« Les Portugais épargnent mal » et investissent comme s’ils « avaient 85 ans »

"Les Portugais épargnent mal" et investissent comme s'ils "avaient 85 ans"

« Nous avons au Portugal des stratégies d’investissement comme si nous avions tous 85 ans, lorsque nous observons nos positions, qui sont excessivement conservatrices », a déclaré Gabriel Bernardino, à la commission du Budget, des Finances et de l’Administration publique.

 

Gabriel Bernardino, désigné en juillet pour remplacer Margarida Corrêa de Aguiar à la tête du superviseur des assurances et des fonds de pensions, a jugé que l’investissement dans les produits d’épargne est « une question fondamentale ».

« Ce que nous pouvons faire — et nous pouvons le faire rapidement — c’est adopter des politiques d’investissement qui privilégient un investissement à plus haut risque que celui que nous avons actuellement à la phase initiale de l’épargne », a-t-il dit, ajoutant que les Portugais épargnent mal.

« Les Portugais épargnent relativement moins que leurs homologues européens, mais, surtout, ils épargnent mal. Nous épargnons, nous avons des économies, mais nous épargnons mal », a-t-il affirmé, estimant que « la faute appartient à tous » — y compris au marché lui-même.

« On ne peut pas regarder les produits d’épargne à long terme comme si c’étaient des produits à court terme. Ce que le citoyen a souvent, c’est une aversion à la perte », a-t-il ajouté, affirmant que pour un produit qui accumule des économies sur 10, 20, 30 ou 40 ans, « la perte sur un ou deux ans n’est pas problématique ».

Lors de l’audition, il a noté que sa vision pour l’ASF « repose sur trois piliers fondamentaux »: assurer une supervision indépendante et rigoureuse, favoriser la protection et la résilience sociale et économique, et impulser la transformation numérique.

Il a également noté que la confiance des consommateurs et du marché est « un bien inestimable » et qu' »il est essentiel que l’ASF continue à garantir » une supervision efficace et de qualité.

Pour Gabriel Bernardino, l’ASF va faire face à des défis complexes dus à l’environnement macroéconomique et géopolitique actuel, ainsi qu’à l’évolution réglementaire, technologique et climatique.

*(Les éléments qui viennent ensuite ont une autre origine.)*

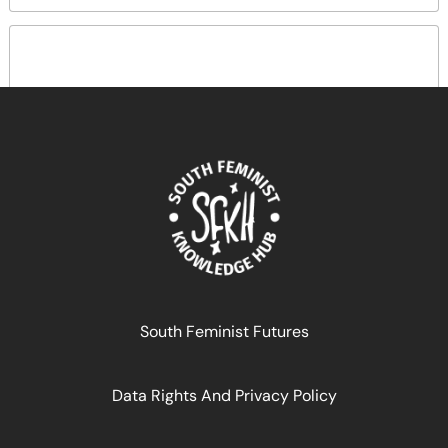
South Feminist Futures Festival Day 5, Session 3:
South Feminist Futures
Making the multicolour deal a reality Discussants?
Data Rights And Privacy Policy
November 19, 2024
READ MORE >>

« Ces défis peuvent et doivent être transformés en opportunités », a-t-il affirmé, faisant référence aux révisions de la directive Solvabilité II et de la directive de redressement et de résolution des assureurs (IRRD).

Un autre défi indiqué a été l’Union de l’Épargne et des Investissements (UPI), dont la mise en œuvre pourrait représenter « une réforme globale des mécanismes d’épargne à long terme pour la retraite ».

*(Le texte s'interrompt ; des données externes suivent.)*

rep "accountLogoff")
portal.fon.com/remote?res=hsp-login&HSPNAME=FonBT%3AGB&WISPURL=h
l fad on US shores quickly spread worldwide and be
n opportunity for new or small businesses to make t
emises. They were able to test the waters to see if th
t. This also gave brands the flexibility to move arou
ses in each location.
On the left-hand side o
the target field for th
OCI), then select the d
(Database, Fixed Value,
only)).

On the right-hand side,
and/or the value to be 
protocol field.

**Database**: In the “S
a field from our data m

Concernant le fonds sismique, il a déclaré qu’il était « très important » que le Portugal fasse sa part pour être intégré à un schéma européen.

Interrogé sur le droit à l’oubli, Gabriel Bernardino a défendu l’importance pour le gouvernement de finaliser le cycle législatif.

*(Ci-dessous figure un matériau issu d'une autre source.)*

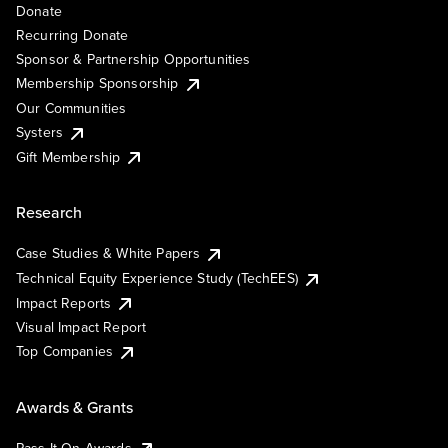
Donate
Recurring Donate
Sponsor & Partnership Opportunities
Membership Sponsorship
Our Communities
Systers
Gift Membership
Research
Case Studies & White Papers
Technical Equity Experience Study (TechEES)
Impact Reports
Visual Impact Report
Top Companies
Awards & Grants
Pass It On Awards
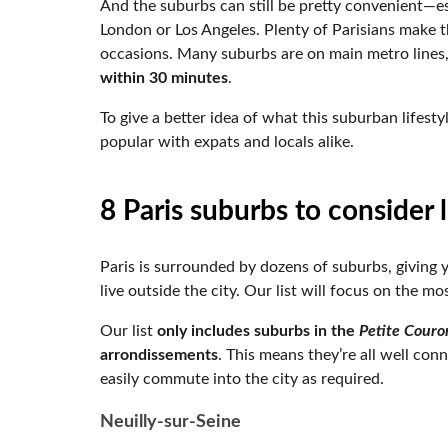
And the suburbs can still be pretty convenient—es
London or Los Angeles. Plenty of Parisians make t
occasions. Many suburbs are on main metro lines
within 30 minutes
.
To give a better idea of what this suburban lifesty
popular with expats and locals alike.
8 Paris suburbs to consider l
Paris is surrounded by dozens of suburbs, giving
live outside the city. Our list will focus on the 
Our list
only includes suburbs in the
Petite Couro
arrondissements
. This means they’re all well con
easily commute into the city as required.
Neuilly-sur-Seine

Gabriel Bernardino est mathématicien et, entre 2011 et 2021, il a été président de l’Autorité européenne de supervision des assurances et pensions complémentaires (EIOPA).

La direction de l’ASF signifie un retour à une institution où il a travaillé pendant 22 ans et où il a été Directeur Général de 2007 à 2011, avant d’assumer des fonctions au sein du superviseur européen.

Pendant qu’il dirigeait l’EIOPA, il a été président tournant du comité conjoint des trois autorités européennes de supervision financière (EBA, EIOPA et ESMA), et a été vice-président du Conseil européen du risque systémique et membre du Comité exécutif de l’Association internationale des superviseurs d’assurances.

En octobre 2021, Gabriel Bernardino a été désigné, par le gouvernement d’António Costa, président du conseil d’administration de la Commission du marché des valeurs mobilières (CMVM), mais à la fin de mars 2022, il a démissionné invoquant « des raisons de santé ».

Le mandat du président a une durée de six ans.

Pour confirmer la désignation, Gabriel Bernardino doit être entendu au parlement, à la demande de l’exécutif qui, conformément à la loi des entités de régulation de l’activité économique, sollicite un avis de la Commission de recrutement et de sélection de l’administration publique (Cresap) concernant « l’adéquation du profil » du nom désigné, « y compris le respect des règles d’incompatibilité et de disqualification applicables ».